DATASET EXTRACT Start Marker
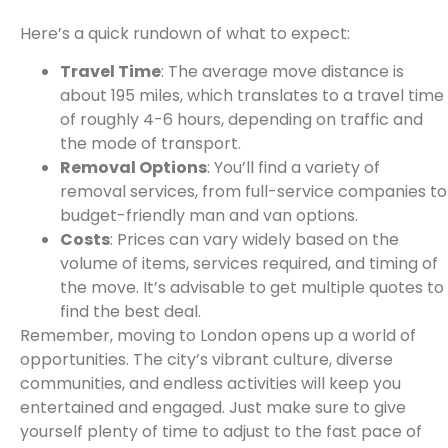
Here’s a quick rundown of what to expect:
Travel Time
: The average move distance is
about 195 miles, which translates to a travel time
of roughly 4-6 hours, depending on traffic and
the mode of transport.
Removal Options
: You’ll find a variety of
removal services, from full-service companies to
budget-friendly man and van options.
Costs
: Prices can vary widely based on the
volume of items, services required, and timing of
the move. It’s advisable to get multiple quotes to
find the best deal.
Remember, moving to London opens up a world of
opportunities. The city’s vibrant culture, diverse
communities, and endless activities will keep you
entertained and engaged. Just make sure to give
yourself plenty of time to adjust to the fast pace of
DATASET EXTRACT End Marker
DATASET EXTRACT Start Marker
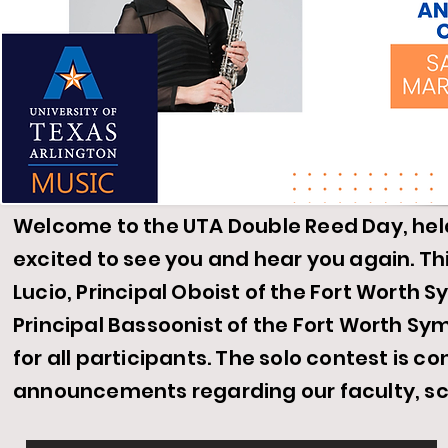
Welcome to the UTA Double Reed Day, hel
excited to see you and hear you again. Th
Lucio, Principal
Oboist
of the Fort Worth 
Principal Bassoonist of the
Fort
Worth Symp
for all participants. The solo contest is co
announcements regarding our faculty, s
DATASET EXTRACT End Marker
DATASET EXTRACT Start Marker
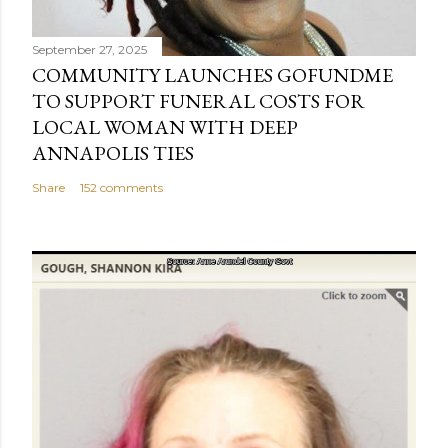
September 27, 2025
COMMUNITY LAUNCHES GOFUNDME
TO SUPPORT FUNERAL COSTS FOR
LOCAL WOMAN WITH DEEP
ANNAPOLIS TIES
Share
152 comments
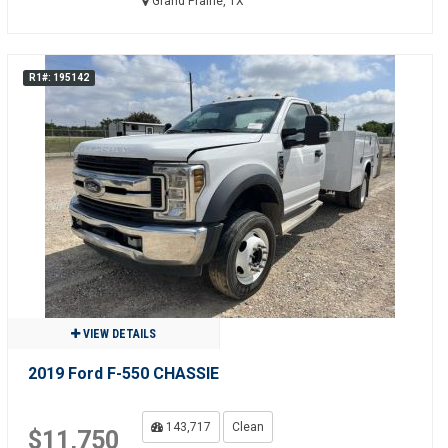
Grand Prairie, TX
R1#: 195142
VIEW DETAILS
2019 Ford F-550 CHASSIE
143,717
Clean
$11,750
DATASET EXTRACT End Marker
• TASK STATEMENT
Retype, exactly and in full, the lines above from the one containing "Here’s a quick" through the one containing "removal services, from".

• THE COMPLETED TASK
Here’s a quick rundown of what to expect:
Travel Time
: The average move distance is
about 195 miles, which translates to a travel time
of roughly 4-6 hours, depending on traffic and
the mode of transport.
Removal Options
: You’ll find a variety of
removal services, from full-service companies to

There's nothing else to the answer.